Battlefields vary in size and structure. One moment, you can be fighting inside a dungeon against animals and insects. The next, you’re on a battlefield crawling with armies, broken up into several sections, which is where you need to use your allies and units effectively to ensure victory.
As you beat enemies, your characters level up and earn bonuses to attributes like their HP, strength, defence, magic, and luck. You can also combine characters together to perform extra-special attacks and unique combos. Which also builds into the games’ bond and trust system, where the more you do for a teammate, the better relationship you will have, offering even more additional benefits.
This will all sound very familiar to Fire Emblem players and that’s what Koei Tecmo seem to have done so well.
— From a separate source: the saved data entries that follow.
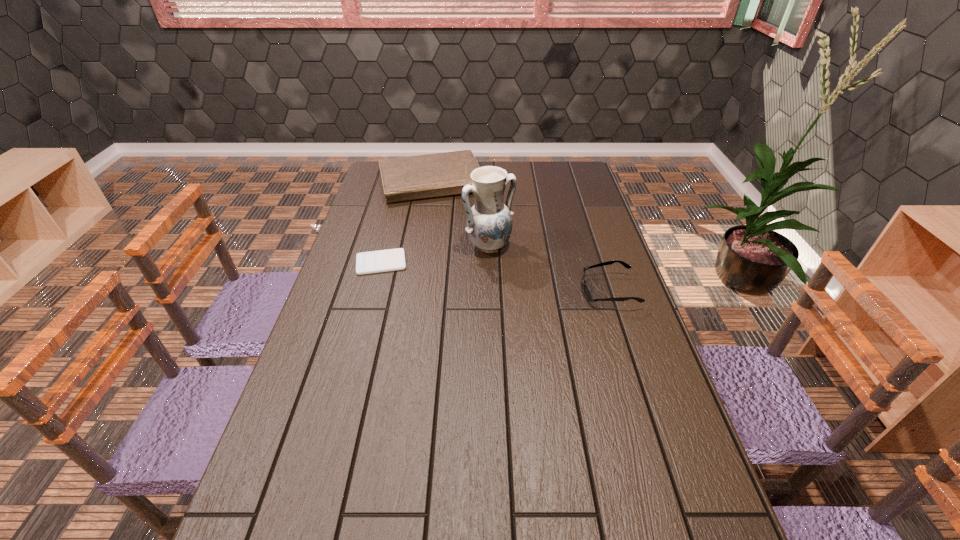 You are a GUI agent. You are given a task and a screenshot of the screen. Output one action in this format:
    pyautogui.click(x=<x>, y=<y>)
    Task: Click on the vacant region that satisfies the following two spatial constraints: 1. on the front side of the rightmost object; 2. on the lenses of the shortest object
    
    Given the screenshot: What is the action you would take?
    pyautogui.click(x=373, y=291) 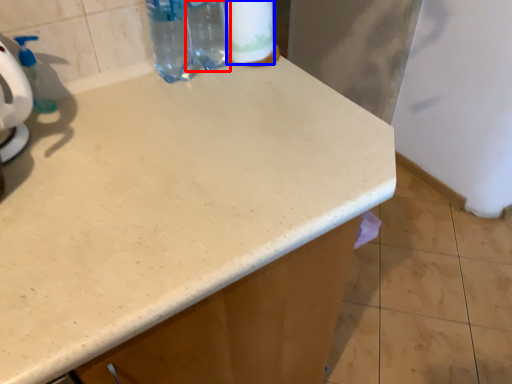 Question: Which point is closer to the camera, bottle (highlighted by a red box) or toilet paper (highlighted by a blue box)?

Choices:
 (A) bottle
 (B) toilet paper

Answer: (B) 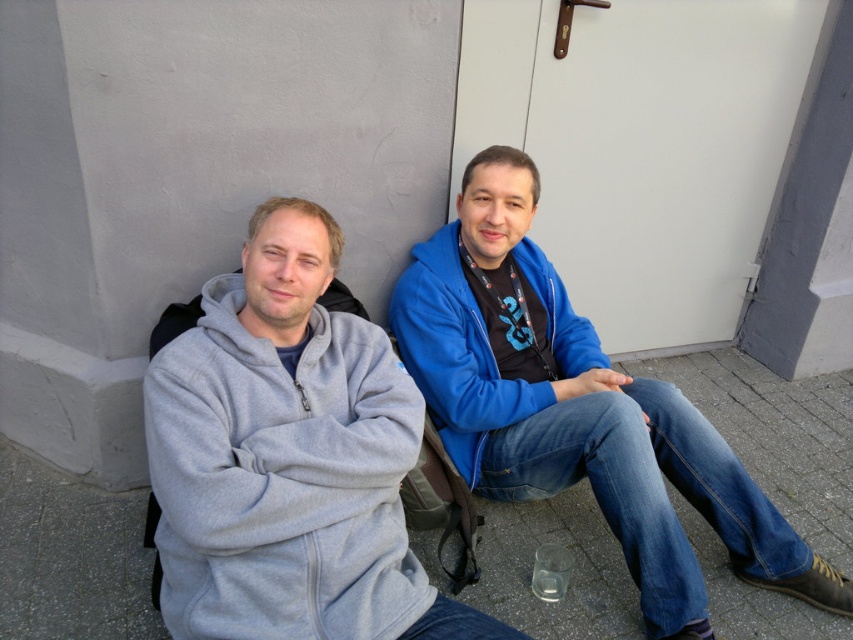 You are standing at the wall and want to place a small potted plant between the two points, point (225,410) and point (555,365). Which point should the plant be closer to in order to be in front of the other point?

The plant should be closer to point (225,410) because it is in front of point (555,365).

You are a photographer trying to capture both the gray fleece hoodie at left and the blue fleece jacket at center in a single frame. Based on their sizes, which clothing item would appear smaller in the photo?

The gray fleece hoodie at left appears smaller in the photo because it has a lesser width compared to the blue fleece jacket at center.

You are standing in front of the two people in the image. If you want to approach the gray fleece hoodie at left, which direction should you move relative to your current position?

Since the gray fleece hoodie at left is located at point 0.716 on the x axis and 0.339 on the y axis, you should move towards the left and slightly downward to reach it. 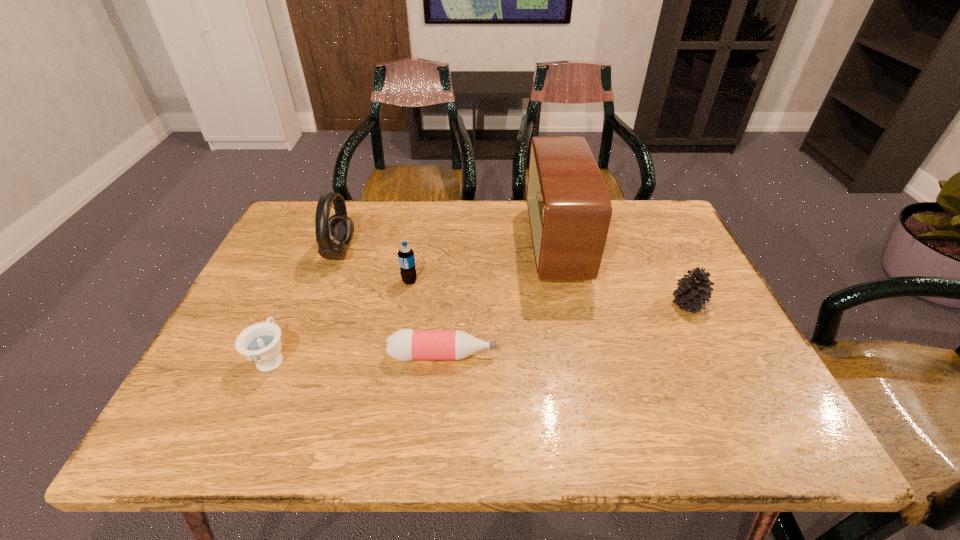 You are a GUI agent. You are given a task and a screenshot of the screen. Output one action in this format:
    pyautogui.click(x=<x>, y=<y>)
    Task: Click on the unoccupied area between the fifth object from left to right and the headset
    
    Given the screenshot: What is the action you would take?
    pyautogui.click(x=448, y=248)

At what (x,y) coordinates should I click in order to perform the action: click on object that is the second closest to the soda bottle. Please return your answer as a coordinate pair (x, y). The height and width of the screenshot is (540, 960). Looking at the image, I should click on (405, 345).

The image size is (960, 540). I want to click on object that ranks as the fifth closest to the teacup, so click(x=693, y=292).

This screenshot has height=540, width=960. In order to click on vacant space that satisfies the following two spatial constraints: 1. on the side of the soda bottle with the handle; 2. on the right side of the teacup in this screenshot , I will do pyautogui.click(x=305, y=281). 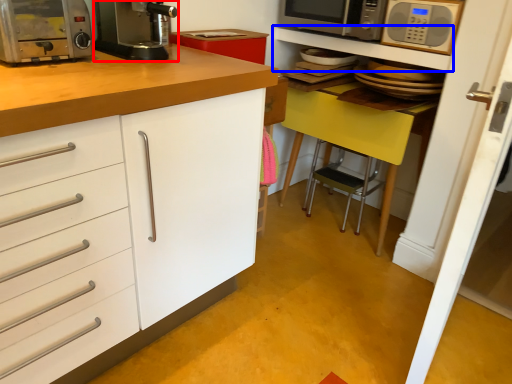 Question: Which object appears farthest to the camera in this image, kitchen appliance (highlighted by a red box) or shelf (highlighted by a blue box)?

Choices:
 (A) kitchen appliance
 (B) shelf

Answer: (B) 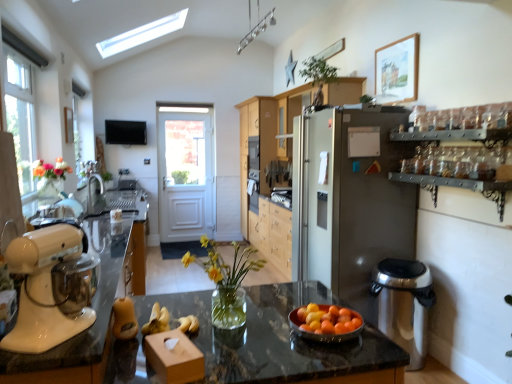 Identify the location of free space above orange matte bowl at center (from a real-world perspective). (324, 316). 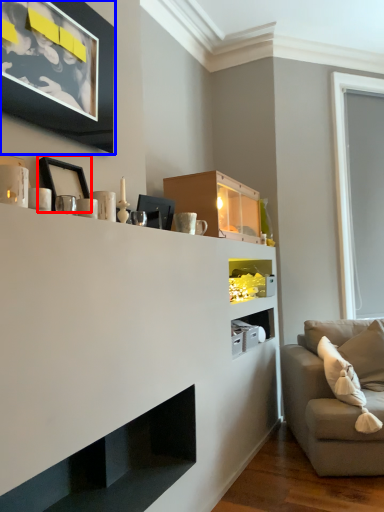 Question: Among these objects, which one is farthest to the camera, picture frame (highlighted by a red box) or picture frame (highlighted by a blue box)?

Choices:
 (A) picture frame
 (B) picture frame

Answer: (A) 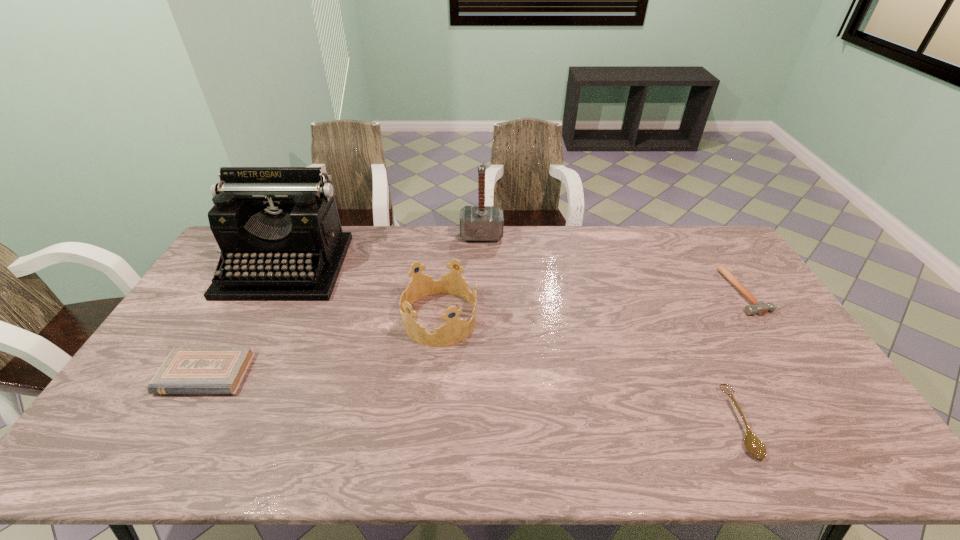 Find the location of a particular element. The image size is (960, 540). vacant area that satisfies the following two spatial constraints: 1. on the back side of the shortest object; 2. on the right side of the shorter hammer is located at coordinates (676, 292).

I want to click on free space that satisfies the following two spatial constraints: 1. on the front-facing side of the tiara; 2. on the spine side of the Bible, so 434,374.

Where is `free spot that satisfies the following two spatial constraints: 1. on the typing side of the ladle; 2. on the left side of the typewriter`? The height and width of the screenshot is (540, 960). free spot that satisfies the following two spatial constraints: 1. on the typing side of the ladle; 2. on the left side of the typewriter is located at coordinates (204, 422). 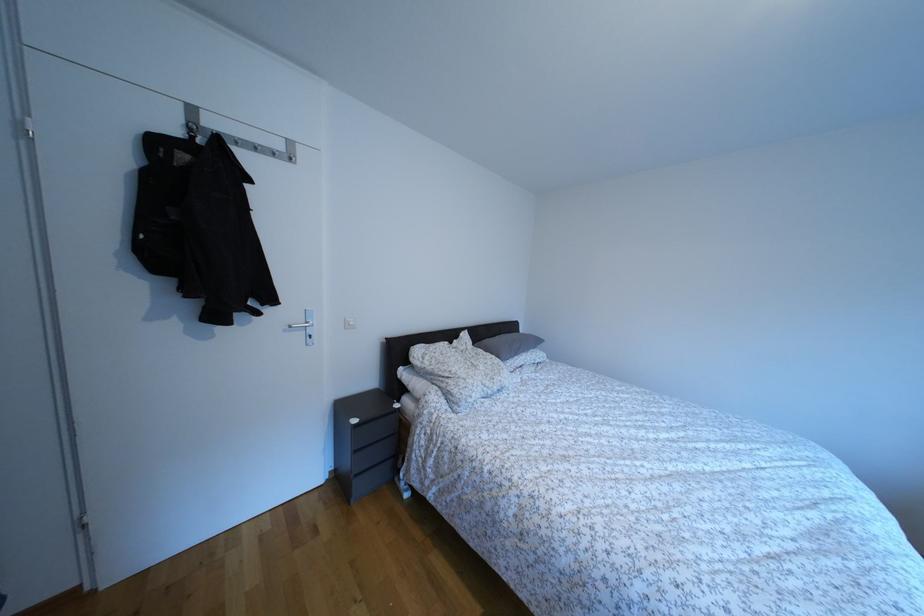 This screenshot has height=616, width=924. What do you see at coordinates (292, 159) in the screenshot? I see `the coat rack hook` at bounding box center [292, 159]. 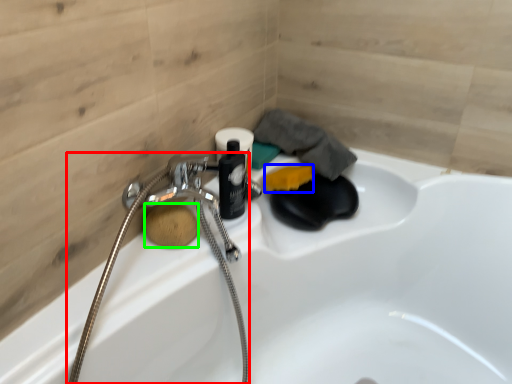 Question: Estimate the real-world distances between objects in this image. Which object is farther from garden hose (highlighted by a red box), soap (highlighted by a blue box) or soap (highlighted by a green box)?

Choices:
 (A) soap
 (B) soap

Answer: (A)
Crafted an RPG experience befitting the classic franchise on top of one of the greatest wave-based fighters in gaming history.
But perhaps the most impressive thing is how smooth the game actually feels. When playing the similar Fate/Extella earlier this year, the game became noticeably choppy – either docked or in portable mode – when the action got frantic. Not so with Fire Emblem Warriors. Of course the frame rate becomes a tad sluggish when you’ve got around one hundred enemies charging you, but in the early stages, at least, the game handles itself very, very well, no matter how you play it. That said, there is an option to tweak the display settings, choosing quality over performance and vice versa.
With a second player able to jump in at any point, three difficulty settings for each battleground, and various hidden extras filled throughout, there’s seems to be a fairly robust, co-operative, and compelling package to keep us entertained throughout.
Our full review will be out closer to launch once we’ve had a chance to play the game in full, but what we will say is don’t sleep on this one. The Switch is having a busy year in terms of first and third-party games, and this may not be the Fire Emblem game you initially wanted, but Fire Emblem Warriors is more than just mindless, hack-n-slash fun. There’s genuine layers to this and it is shaping up to be the cherry on top of very fulfilling and delicious Switch covered cake.